Ab 1966 machte Wilson in New York mit seinen Theaterperformances auf sich aufmerksam, sein Durchbruch begann mit der 1970 uraufgeführten, siebenstündigen Silent Opera Deafman Glance. Die Uraufführung seiner Oper „Einstein on the Beach“ 1976 machte ihn weltbekannt. 1992 gründete er das Watermill Center, als „Labor für Kunst und Humanismus“ auf der Südspitze von Long Island, wo er jeden Sommer mit einer ständig wechselnden Besetzung von Gastkünstler*innen, Tänzer*innen, Musiker*innen, Wissenschaftler*innen, Schauspieler*innen und Schriftsteller*innen verbrachte. 1993 erhielt er auf der 45. Biennale in Venedig gemeinsam mit Hans Peter Kuhn für die Installation „Memory / Loss“ den Goldenen Löwen.

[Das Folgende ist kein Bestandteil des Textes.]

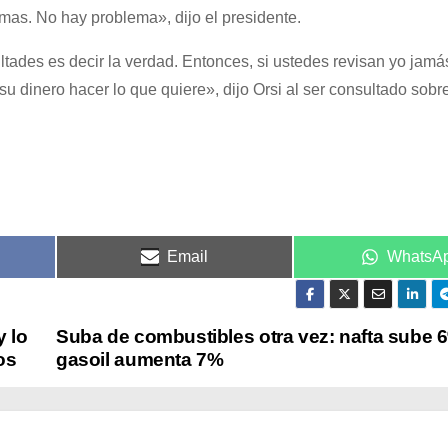
mas. No hay problema», dijo el presidente.
ltades es decir la verdad. Entonces, si ustedes revisan yo jamás
 dinero hacer lo que quiere», dijo Orsi al ser consultado sobr
Email
WhatsA
y lo
Suba de combustibles otra vez: nafta sube 6
os
gasoil aumenta 7%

Wilson war Mitglied der American Academy of Arts and Letters sowie der Akademie der Künste und bekam acht Ehrendoktortitel verliehen. Das Land Frankreich verlieh ihm außerdem den Commandeur des Arts et Lettres (2003) und den Officier des Arts et Lettres (2014); Deutschland zeichnete ihn mit dem Bundesverdienstkreuz aus (2014).

Zu seinen jüngsten Inszenierungen gehörten „Dorian“ (2022), nach Motiven von Oscar Wilde und „Moby Dick“ (2024) nach Herman Melville, beide am Düsseldorfer Schauspielhaus.